The real star of Housefull is the costume design. The producers must be patting themselves on the back with the coup they pulled off: Deepika Padukone, Lara Dutta, and Jiah Khan in bikinis throughout the first half will certainly have the audiences glued. And when they get tired of the skin show (ably aided by some monkey-slapping, tiger roaring, and parrot killing: PETA should be all over them) in the second half they turn to homophobic humor and the next best thing to canned laughter to induce audiences out of their stupor: laughing gas. Stopping short of releasing Nitrous Oxide in theaters via the AC system (note to producer/director Sajids: please do not consider this as an actual idea for subsequent films), they do the next best thing: pull off an entire climax devoid of a single IQ point with the characters laughing their way through it.

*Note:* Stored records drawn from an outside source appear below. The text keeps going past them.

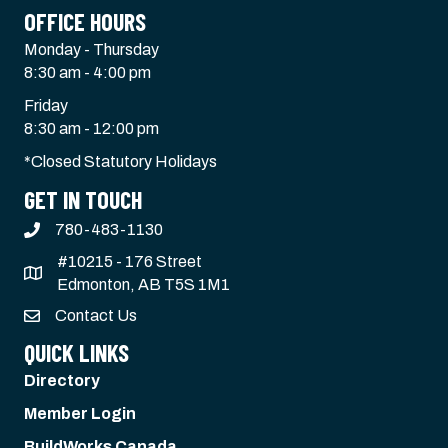
OFFICE HOURS
Monday - Thursday
8:30 am - 4:00 pm
Friday
8:30 am - 12:00 pm
*Closed Statutory Holidays
GET IN TOUCH
780-483-1130
#10215 - 176 Street
Edmonton, AB T5S 1M1
Contact Us
QUICK LINKS
Directory
Member Login
BuildWorks Canada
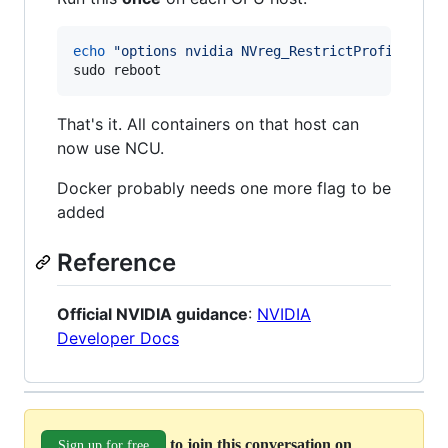
echo
"
options nvidia NVreg_RestrictProfilingTo
sudo reboot
That's it. All containers on that host can
now use NCU.
Docker probably needs one more flag to be
added
Reference
Official NVIDIA guidance
:
NVIDIA
Developer Docs
to join this conversation on
Sign up for free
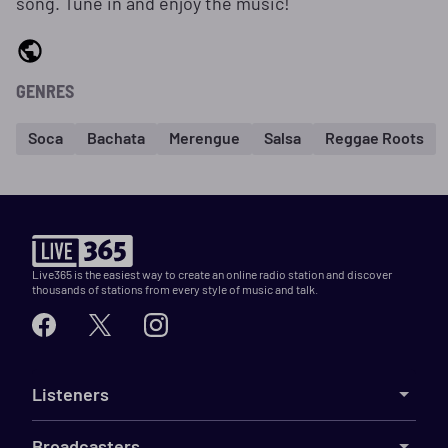
song. Tune in and enjoy the music!
GENRES
Soca
Bachata
Merengue
Salsa
Reggae Roots
Live365 is the easiest way to create an online radio station and discover
thousands of stations from every style of music and talk.
Listeners
Broadcasters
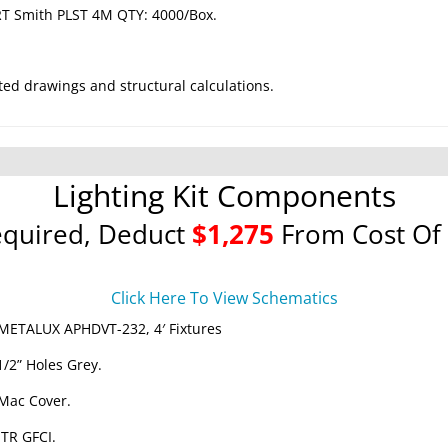
RT Smith PLST 4M QTY: 4000/Box.
ted drawings and structural calculations.
Lighting Kit Components
equired, Deduct
$1,275
From Cost Of 
Click Here To View Schematics
METALUX APHDVT-232, 4′ Fixtures
1/2” Holes Grey.
 Mac Cover.
 TR GFCI.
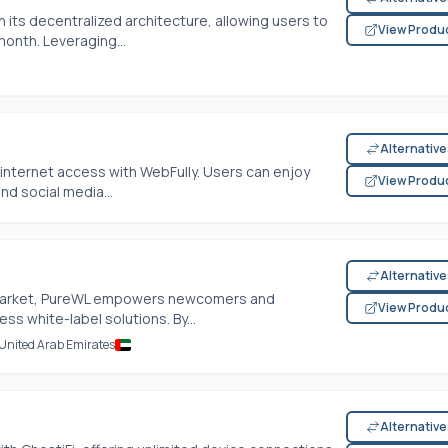
 its decentralized architecture, allowing users to
View Produ
month. Leveraging...
Alternativ
internet access with WebFully. Users can enjoy
View Produ
d social media...
Alternativ
N market, PureWL empowers newcomers and
View Produ
ss white-label solutions. By...
 United Arab Emirates
Alternativ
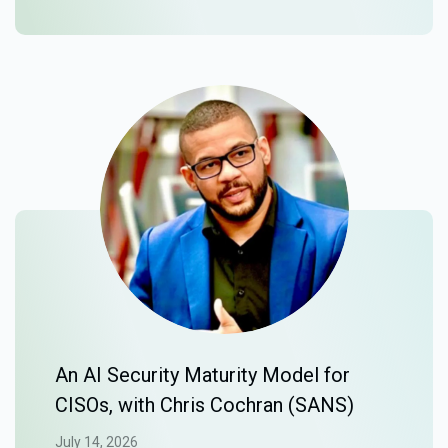
An AI Security Maturity Model for
CISOs, with Chris Cochran (SANS)
July 14, 2026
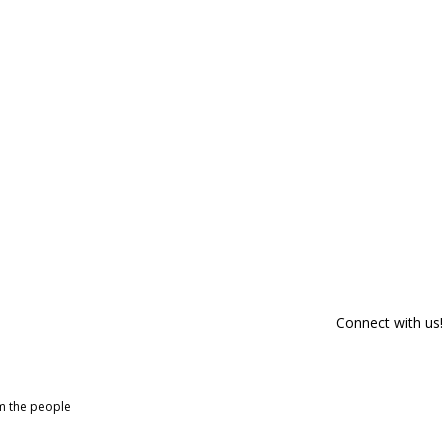
Connect with us!
om the people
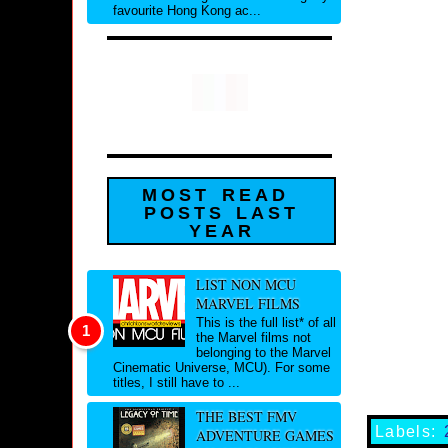
favourite Hong Kong ac...
MOST READ
POSTS LAST
YEAR
LIST NON MCU
MARVEL FILMS
This is the full list* of all
the Marvel films not
belonging to the Marvel
Cinematic Universe, MCU). For some
titles, I still have to ...
THE BEST FMV
Labels:
ADVENTURE GAMES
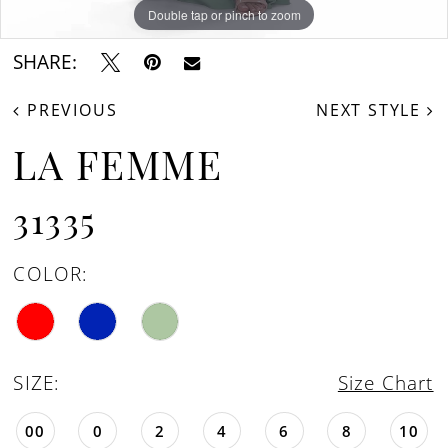
Double tap or pinch to zoom
Double tap or pinch to zoom
Double tap or pinch to zoom
SHARE:
PREVIOUS
NEXT STYLE
LA FEMME
31335
COLOR:
SIZE:
Size Chart
00
0
2
4
6
8
10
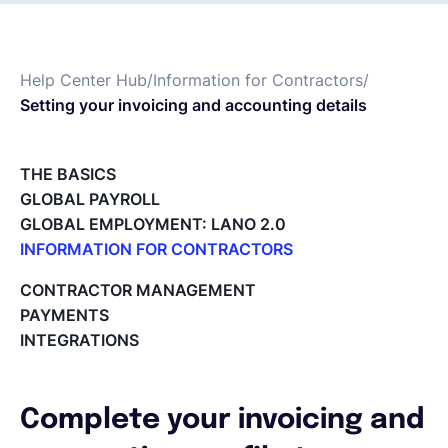
Français
Help Center Hub
/
Information for Contractors
/
Setting your invoicing and accounting details
Demander une démo
THE BASICS
EOR & Payroll
GLOBAL PAYROLL
GLOBAL EMPLOYMENT: LANO 2.0
Contractor Management
INFORMATION FOR CONTRACTORS
Lano for Contractors
CONTRACTOR MANAGEMENT
Deleting your account
PAYMENTS
Reviewing documents and contracts
INTEGRATIONS
Editing your Lano profile
Setting your invoicing and accounting details
Using dashboards on Home (Contractor)
Complete your invoicing and
Accept card payments from your clients with Stripe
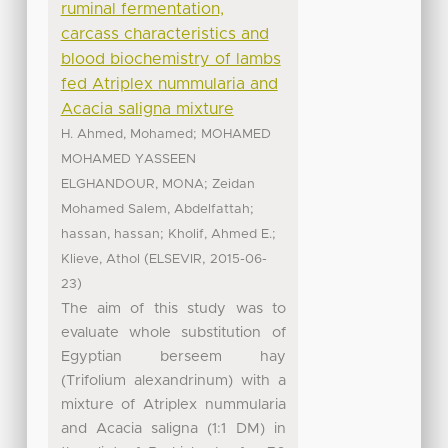
ruminal fermentation,
carcass characteristics and
blood biochemistry of lambs
fed Atriplex nummularia and
Acacia saligna mixture
;
H. Ahmed, Mohamed
MOHAMED
MOHAMED YASSEEN
;
ELGHANDOUR, MONA
Zeidan
;
Mohamed Salem, Abdelfattah
;
;
hassan, hassan
Kholif, Ahmed E.
(
,
Klieve, Athol
ELSEVIR
2015-06-
)
23
The aim of this study was to
evaluate whole substitution of
Egyptian berseem hay
(Trifolium alexandrinum) with a
mixture of Atriplex nummularia
and Acacia saligna (1:1 DM) in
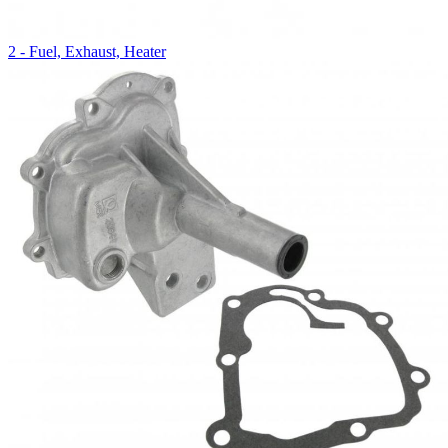
2 - Fuel, Exhaust, Heater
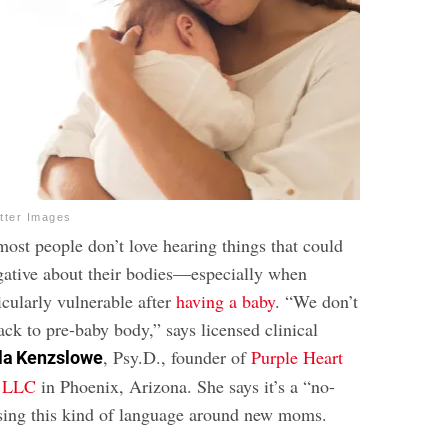
tter Images
most people don’t love hearing things that could
gative about their bodies—especially when
ticularly vulnerable after
having a baby
. “We don’t
ack to pre-baby body,” says licensed clinical
, Psy.D., founder of
Purple Heart
la Kenzslowe
, LLC
in Phoenix, Arizona. She says it’s a “no-
using this kind of language around new moms.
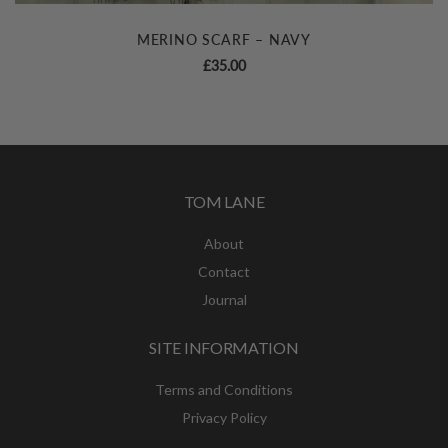
MERINO SCARF – NAVY
£
35.00
TOM LANE
About
Contact
Journal
SITE INFORMATION
Terms and Conditions
Privacy Policy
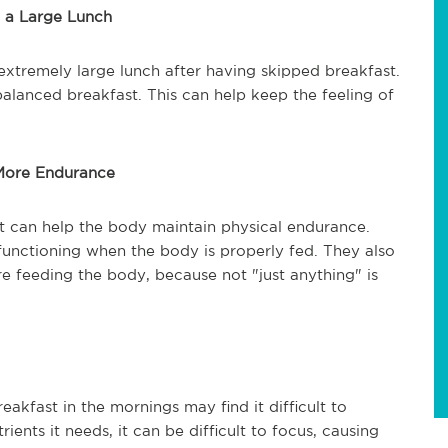
 a Large Lunch
 extremely large lunch after having skipped breakfast.
l-balanced breakfast. This can help keep the feeling of
 More Endurance
st can help the body maintain physical endurance.
functioning when the body is properly fed. They also
e feeding the body, because not "just anything" is
kfast in the mornings may find it difficult to
ents it needs, it can be difficult to focus, causing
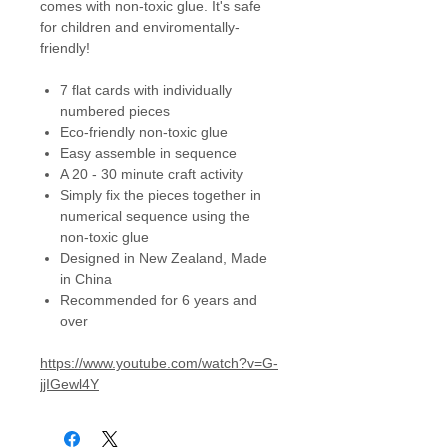
comes with non-toxic glue. It's safe
for children and enviromentally-
friendly!
7 flat cards with individually
numbered pieces
Eco-friendly non-toxic glue
Easy assemble in sequence
A 20 - 30 minute craft activity
Simply fix the pieces together in
numerical sequence using the
non-toxic glue
Designed in New Zealand, Made
in China
Recommended for 6 years and
over
https://www.youtube.com/watch?v=G-
jjIGewl4Y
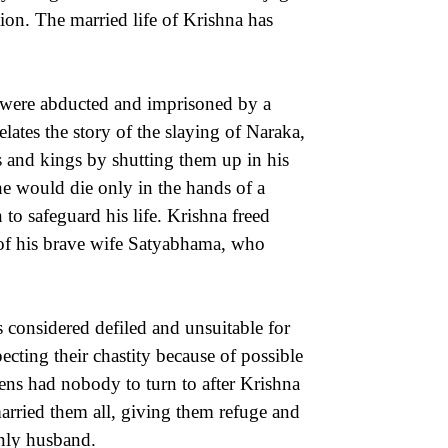
tion. The married life of Krishna has
 were abducted and imprisoned by a
tes the story of the slaying of Naraka,
 and kings by shutting them up in his
e would die only in the hands of a
o safeguard his life. Krishna freed
lp of his brave wife Satyabhama, who
s considered defiled and unsuitable for
ting their chastity because of possible
ens had nobody to turn to after Krishna
arried them all, giving them refuge and
only husband.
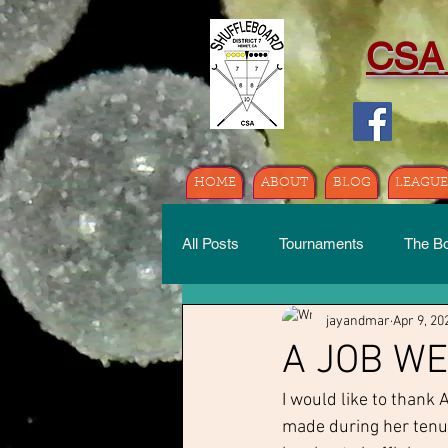
CSA
HOME
ABOUT
BLOG
LEAGUE
All Posts
Tournaments
The B
jayandmar
Apr 9, 20
A JOB W
I would like to thank 
made during her tenur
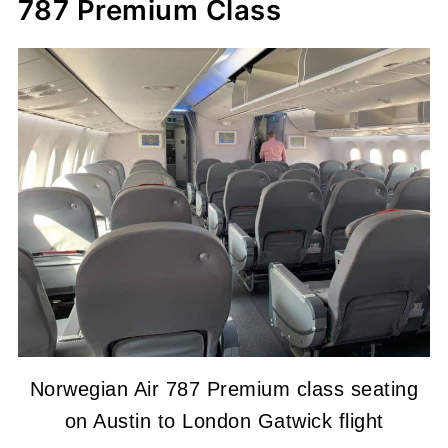
787 Premium Class
Norwegian Air 787 Premium class seating
on Austin to London Gatwick flight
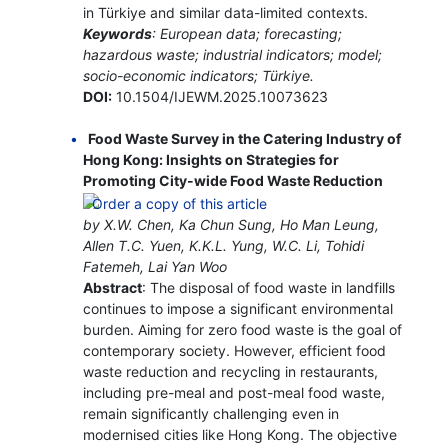
in Türkiye and similar data-limited contexts.
Keywords
: European data; forecasting;
hazardous waste; industrial indicators; model;
socio-economic indicators; Türkiye.
DOI:
10.1504/IJEWM.2025.10073623
Food Waste Survey in the Catering Industry of
Hong Kong: Insights on Strategies for
Promoting City-wide Food Waste Reduction
by X.W. Chen, Ka Chun Sung, Ho Man Leung,
Allen T.C. Yuen, K.K.L. Yung, W.C. Li, Tohidi
Fatemeh, Lai Yan Woo
Abstract
: The disposal of food waste in landfills
continues to impose a significant environmental
burden. Aiming for zero food waste is the goal of
contemporary society. However, efficient food
waste reduction and recycling in restaurants,
including pre-meal and post-meal food waste,
remain significantly challenging even in
modernised cities like Hong Kong. The objective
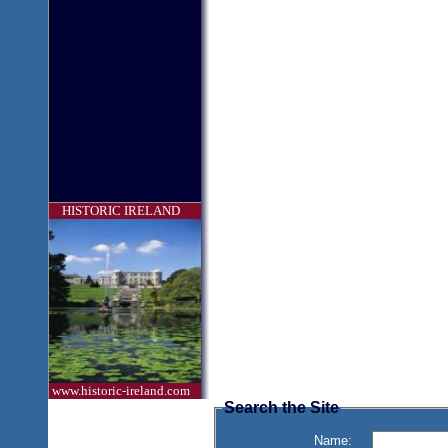
HISTORIC IRELAND
www.historic-ireland.com
Search the Site
Name:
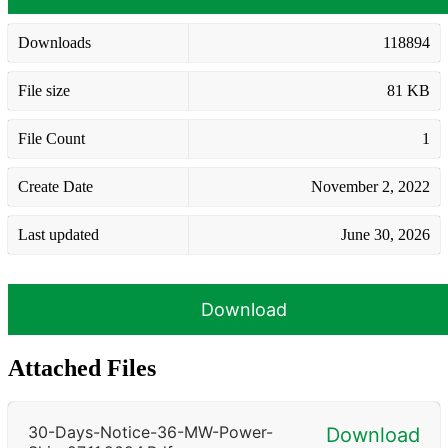
Downloads
118894
File size
81 KB
File Count
1
Create Date
November 2, 2022
Last updated
June 30, 2026
Download
Attached Files
30-Days-Notice-36-MW-Power-
Download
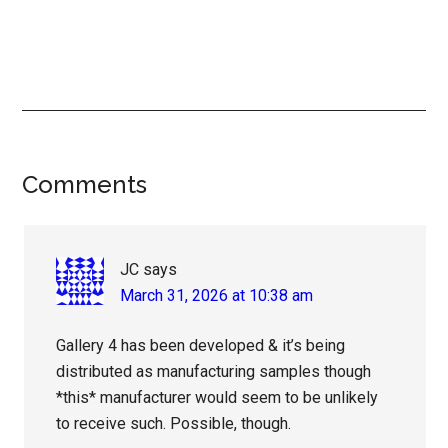
Reader
Comments
Interactions
JC
says
March 31, 2026 at 10:38 am
Gallery 4 has been developed & it’s being
distributed as manufacturing samples though
*this* manufacturer would seem to be unlikely
to receive such. Possible, though.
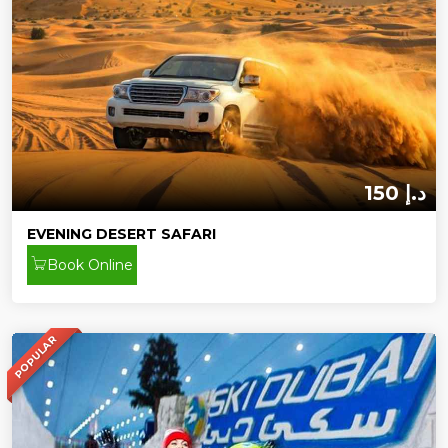
150 د.إ
EVENING DESERT SAFARI
Book Online
POPULAR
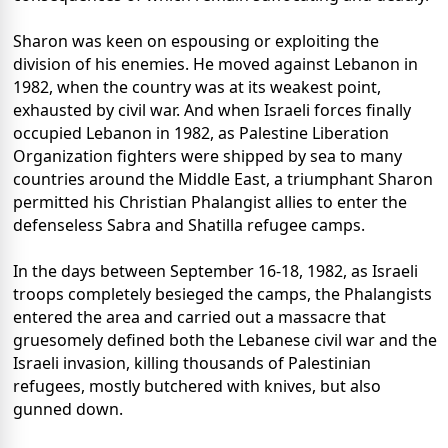
Sharon was keen on espousing or exploiting the
division of his enemies. He moved against Lebanon in
1982, when the country was at its weakest point,
exhausted by civil war. And when Israeli forces finally
occupied Lebanon in 1982, as Palestine Liberation
Organization fighters were shipped by sea to many
countries around the Middle East, a triumphant Sharon
permitted his Christian Phalangist allies to enter the
defenseless Sabra and Shatilla refugee camps.
In the days between September 16-18, 1982, as Israeli
troops completely besieged the camps, the Phalangists
entered the area and carried out a massacre that
gruesomely defined both the Lebanese civil war and the
Israeli invasion, killing thousands of Palestinian
refugees, mostly butchered with knives, but also
gunned down.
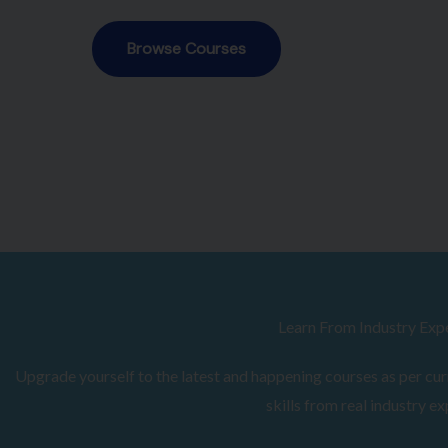
Browse Courses
Learn From Industry Exp
Upgrade yourself to the latest and happening courses as per curr
skills from real industry ex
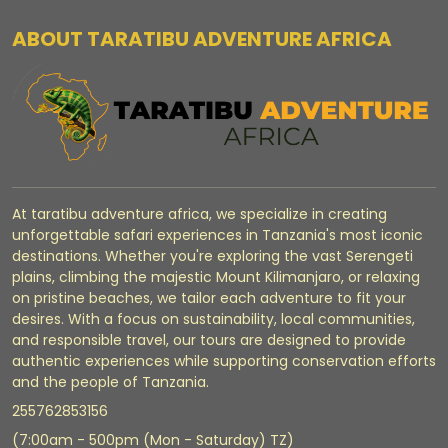
ABOUT TARATIBU ADVENTURE AFRICA
At taratibu adventure africa, we specialize in creating
unforgettable safari experiences in Tanzania's most iconic
destinations. Whether you're exploring the vast Serengeti
plains, climbing the majestic Mount Kilimanjaro, or relaxing
on pristine beaches, we tailor each adventure to fit your
desires. With a focus on sustainability, local communities,
and responsible travel, our tours are designed to provide
authentic experiences while supporting conservation efforts
and the people of Tanzania.
255762853156
(7:00am - 500pm (Mon - Saturday) TZ)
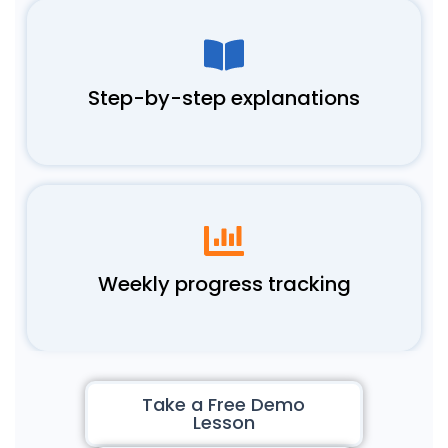
Step-by-step explanations
Weekly progress tracking
Take a Free Demo
Lesson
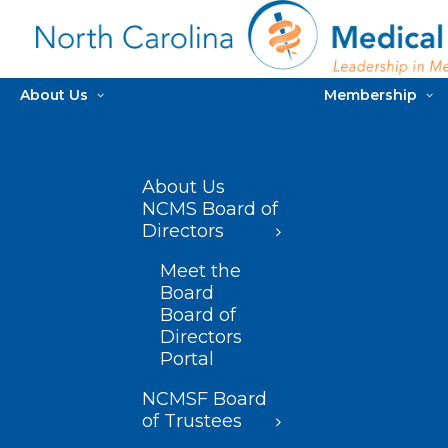
About Us
Membership
About Us
NCMS Board of
Directors
Meet the
Board
Board of
Directors
Portal
NCMSF Board
of Trustees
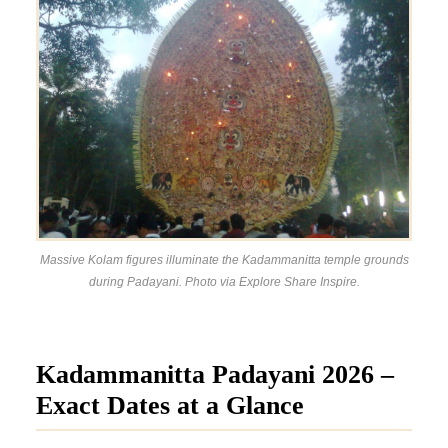
Massive Kolam figures illuminate the Kadammanitta temple grounds
during Padayani. Photo via Explore Share Inspire.
Kadammanitta Padayani 2026 –
Exact Dates at a Glance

There is nothing right with the film despite it having not one original idea. You’d think that you could take the funny bits out of Hrishikesh Mukherjee’s films, DDLJ, Kal Ho Naa Ho, and a host of other Hindi and Hollywood films and string them together to make a rip-roaring comedy that is high on slapstick and some genuinely funny tracks. But you’d think they think of a semblance of plot, a sliver of logic, an inkling of counterbalancing seriousness. Not so. The only redeeming factor to a certain extent are the scenes where Akshay plays the comedy straight-faced.
The title, Akshay Kumar, the laughing gas, the brain dead humor, bikinis – these are all not-so-subliminal attempts at driving audiences to fill seats. Myriad audiences find their own reasons, it’s gotta be somewhere in the movie. The problem only begins when theaters playing films like these also run empty.